Physics - Modern Physics Question with Solution | TestHub

1. Balmer Series Wavelength:

$$\frac{1}{\lambda }=R_H\left(\frac{1}{2^2}-\frac{1}{n^2}\right)$$

where $R_H$ is the Rydberg constant and $n>2$ is an integer.

2. Longest Wavelength in Balmer Series (n=3):

$$\frac{1}{\lambda }=R_H\left(\frac{1}{2^2}-\frac{1}{3^2}\right)=R_H\left(\frac{1}{4}-\frac{1}{9}\right)=R_H\left(\frac{9-4}{36}\right)=\frac{5}{36}{R}_H$$

Therefore, $\lambda =\frac{36}{5R_H}$

3. Photon Momentum:

$$p=\frac{h}{\lambda }$$

4. Momentum Conservation:

$$p_{atom}+p_{photon}=0$$

$$p_{atom}=-p_{photon}$$

5. Recoil Velocity:

$$v=\frac{p_{atom}}{M}$$

Steps:

1. Calculate the momentum of the photon emitted during the transition corresponding to the longest wavelength of the Balmer series (n=3 to n=2).

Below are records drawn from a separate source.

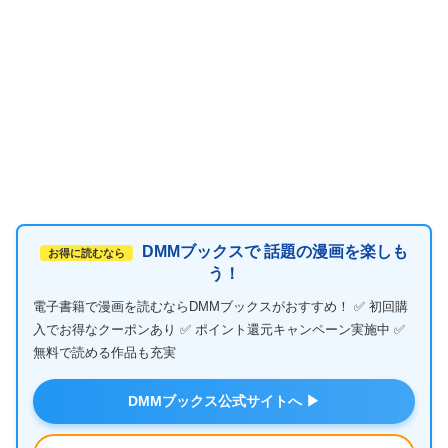
DMMブックスで 話題の漫画を楽しも
お得に読むなら
う！
電子書籍で漫画を読むならDMMブックスがおすすめ！ ✅ 初回購
入でお得なクーポンあり ✅ ポイント還元キャンペーン実施中 ✅
無料で読める作品も充実
DMMブックス公式サイトへ ▶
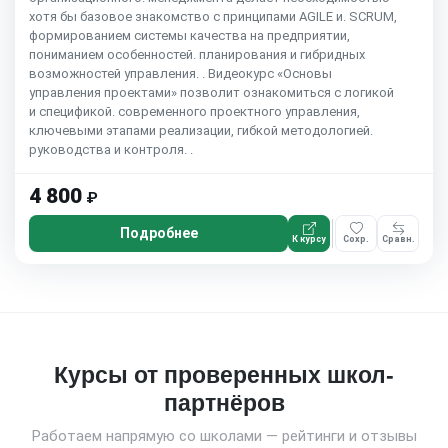
хотя бы базовое знакомство с принципами AGILE и. SCRUM,
формированием системы качества на предприятии,
пониманием особенностей. планирования и гибридных
возможностей управления. . Видеокурс «Основы
управления проектами» позволит ознакомиться с логикой
и спецификой. современного проектного управления,
ключевыми этапами реализации, гибкой методологией.
руководства и контроля. .
4 800
₽
Подробнее
К курсу
Сохр.
Сравн.
Курсы от проверенных школ-
партнёров
Работаем напрямую со школами — рейтинги и отзывы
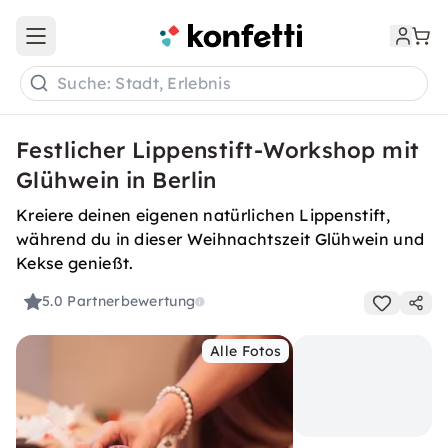
Open main menu
Suche: Stadt, Erlebnis
Festlicher Lippenstift-Workshop mit
Glühwein in Berlin
Kreiere deinen eigenen natürlichen Lippenstift,
während du in dieser Weihnachtszeit Glühwein und
Kekse genießt.
5.0
Partnerbewertung
Alle Fotos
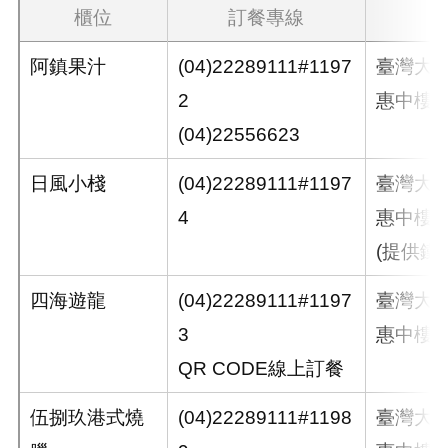
櫃位
訂餐專線
阿鎮果汁
(04)22289111#1197
臺灣大
2
惠中樓地
(04)22556623
日風小棧
(04)22289111#1197
臺灣大
4
惠中樓地
(提供鐵
四海遊龍
(04)22289111#1197
臺灣大
3
惠中樓地
QR CODE線上訂餐
伍捌玖港式燒
(04)22289111#1198
臺灣大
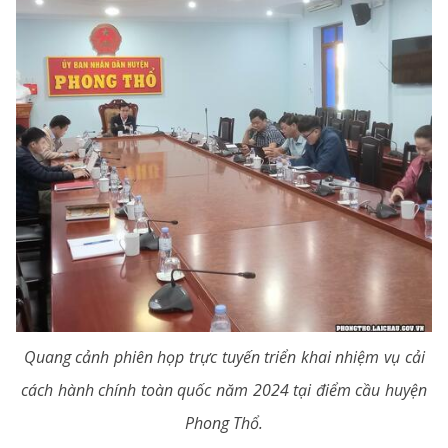
Quang cảnh phiên họp trực tuyến triển khai nhiệm vụ cải
cách hành chính toàn quốc năm 2024 tại điểm cầu huyện
Phong Thổ.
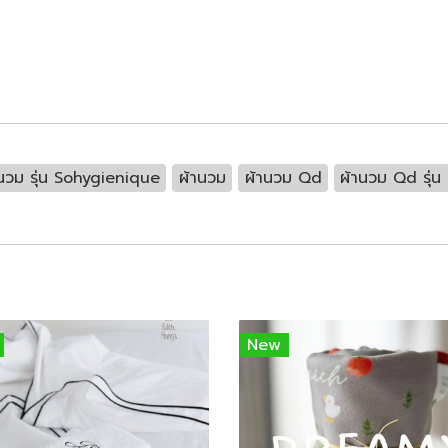
นวม รุ่น Sohygienique
ผ้านวม
ผ้านวม Qd
ผ้านวม Qd รุ่
New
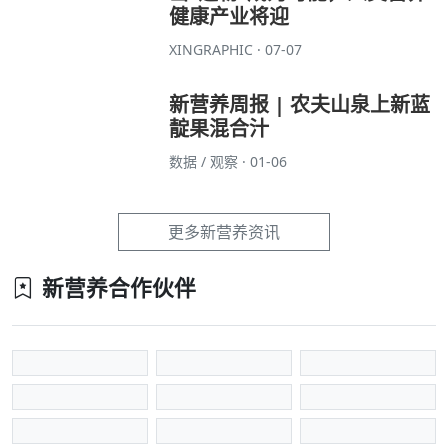
健康产业将迎
XINGRAPHIC · 07-07
新营养周报 | 农夫山泉上新蓝
靛果混合汁
数据 / 观察 · 01-06
更多新营养资讯
新营养合作伙伴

$$\frac{1}{\lambda }=\frac{5}{36}{R}_H$$

$$p=\frac{h}{\lambda }=\frac{5}{36}h{R}_H$$

2. Apply the principle of conservation of momentum. Since the initial momentum of the hydrogen atom is zero, the magnitude of the momentum of the recoiling atom is equal to the momentum of the emitted photon.

$$p_{atom}=p_{photon}=\frac{5}{36}h{R}_H$$

3. Calculate the recoil velocity of the hydrogen atom.

$$v=\frac{p_{atom}}{M}=\frac{5h{R}_H}{36M}=\frac{5}{36}\frac{h{R}_H}{M}$$

Since $R_H=\frac{R_{\infty }}{c}$, and $R_{\infty }$ is the Rydberg constant, we can write the recoil velocity as:

$$v=\frac{5}{36}\frac{Rh}{M}$$

Final Answer:

The recoil velocity acquired by the atom is $\frac{5}{36}\frac{Rh}{M}$.